What causes a cache invalidation when building a Dockerfile?

Question

I've been reading docs Best practices for writing Dockerfiles. I encountered small incorrectness (IMHO) for which meaning was clear after reading further:

Using apt-get update alone in a RUN statement causes caching issues and subsequent apt-get install instructions fail.

Why fail I wondered. Later came explanation of what they meant by "fail":

Because the apt-get update is not run, your build can potentially get an outdated version of the curl and nginx packages.

However, for the following I still cannot understand what they mean by "If not, the cache is invalidated.":

Starting with a parent image that is already in the cache, the next instruction is compared against all child images derived from that base image to see if one of them was built using the exact same instruction. If not, the cache is invalidated.

That part is mentioned in some answers on SO e.g. How does Docker know when to use the cache during a build and when not? and as a whole the concept of cache invalidation is clear to me, I've read below:

When does Docker image cache invalidation occur? Which algorithm Docker uses for invalidate cache?

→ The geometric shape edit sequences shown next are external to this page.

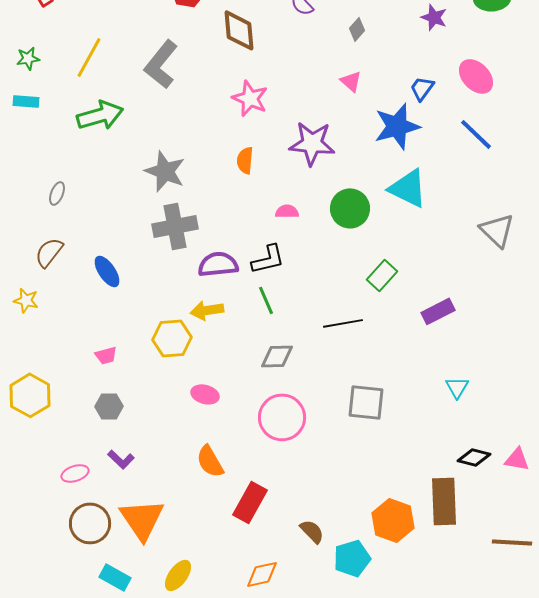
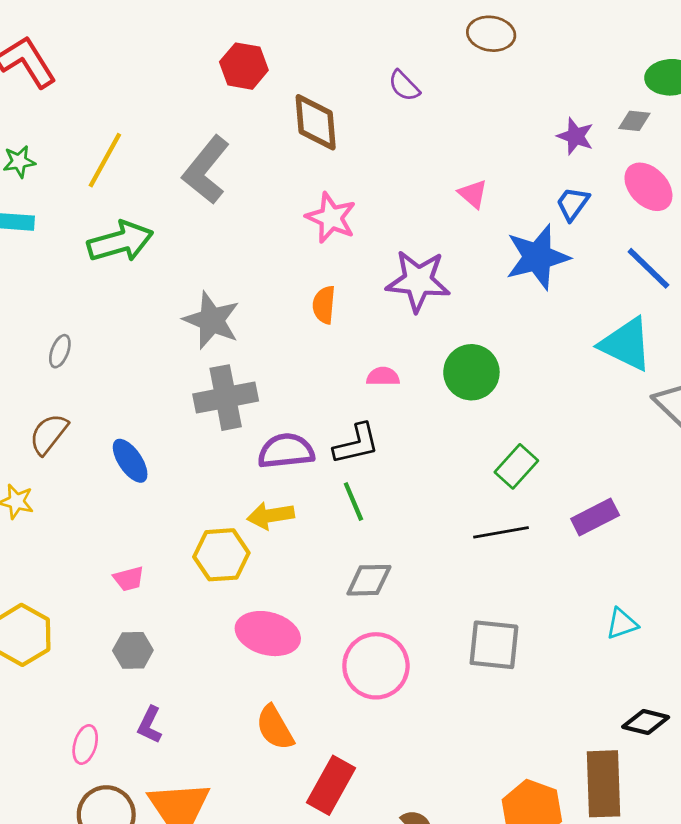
purple star: (434, 17) -> (575, 136), moved
gray diamond: (357, 29) -> (634, 121), moved, turned 55
cyan triangle: (408, 188) -> (626, 344), moved
black line: (343, 323) -> (501, 532), moved
cyan triangle: (457, 387) -> (622, 624), turned 40
pink ellipse: (205, 394) -> (268, 634), size x1.6
purple L-shape: (121, 459) -> (150, 725), turned 72
pink ellipse: (75, 473) -> (85, 744), turned -56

But what is meaning of "if not"? At first I was sure the phrase meant if no such image is found. That would be overkill - to invalidate cache which maybe useful later for other builds. And indeed it is not invalidated if no image is found when I've tried below:

$ docker build -t alpine:test1 - <<HITTT
> FROM apline
> RUN echo "test1"
> RUN echo "test1-2"
> HITTT
Sending build context to Docker daemon  3.072kB
Step 1/3 : FROM apline
pull access denied for apline, repository does not exist or may require 'docker login': denied: requested access to the resource is denied
(base) nb0408:docker a.martianov$ docker build -t alpine:test1 - <<HITTT
> FROM alpine
> RUN echo "test1"
> RUN echo "test1-2"
> HITTT
Sending build context to Docker daemon  3.072kB
Step 1/3 : FROM alpine
 ---> 965ea09ff2eb
Step 2/3 : RUN echo "test1"
 ---> Running in 928453d33c7c
test1
Removing intermediate container 928453d33c7c
 ---> 0e93df31058d
Step 3/3 : RUN echo "test1-2"
 ---> Running in b068bbaf8a75
test1-2
Removing intermediate container b068bbaf8a75
 ---> daeaef910f21
Successfully built daeaef910f21
Successfully tagged alpine:test1

$ docker build -t alpine:test1-1 - <<HITTT
> FROM alpine
> RUN echo "test1"
> RUN echo "test1-3"
> HITTT
Sending build context to Docker daemon  3.072kB
Step 1/3 : FROM alpine
 ---> 965ea09ff2eb
Step 2/3 : RUN echo "test1"
 ---> Using cache
 ---> 0e93df31058d
Step 3/3 : RUN echo "test1-3"
 ---> Running in 74aa60a78ae1
test1-3
Removing intermediate container 74aa60a78ae1
 ---> 266bcc6933a8
Successfully built 266bcc6933a8
Successfully tagged alpine:test1-1

$ docker build -t alpine:test1-2 - <<HITTT
> FROM alpine
> RUN "test2"
> RUN 
(base) nb0408:docker a.martianov$ docker build -t alpine:test2 - <<HITTT
> FROM alpine
> RUN echo "test2"
> RUN echo "test1-3"
> HITTT
Sending build context to Docker daemon  3.072kB
Step 1/3 : FROM alpine
 ---> 965ea09ff2eb
Step 2/3 : RUN echo "test2"
 ---> Running in 1a058ddf901c
test2
Removing intermediate container 1a058ddf901c
 ---> cdc31ac27a45
Step 3/3 : RUN echo "test1-3"
 ---> Running in 96ddd5b0f3bf
test1-3
Removing intermediate container 96ddd5b0f3bf
 ---> 7d8b901f3939
Successfully built 7d8b901f3939
Successfully tagged alpine:test2

$ docker build -t alpine:test1-3 - <<HITTT
> FROM alpine
> RUN echo "test1"
> RUN echo "test1-3"
> HITTT
Sending build context to Docker daemon  3.072kB
Step 1/3 : FROM alpine
 ---> 965ea09ff2eb
Step 2/3 : RUN echo "test1"
 ---> Using cache
 ---> 0e93df31058d
Step 3/3 : RUN echo "test1-3"
 ---> Using cache
 ---> 266bcc6933a8
Successfully built 266bcc6933a8
Successfully tagged alpine:test1-3

Cache was again used for last build. What does docs mean by "if not"?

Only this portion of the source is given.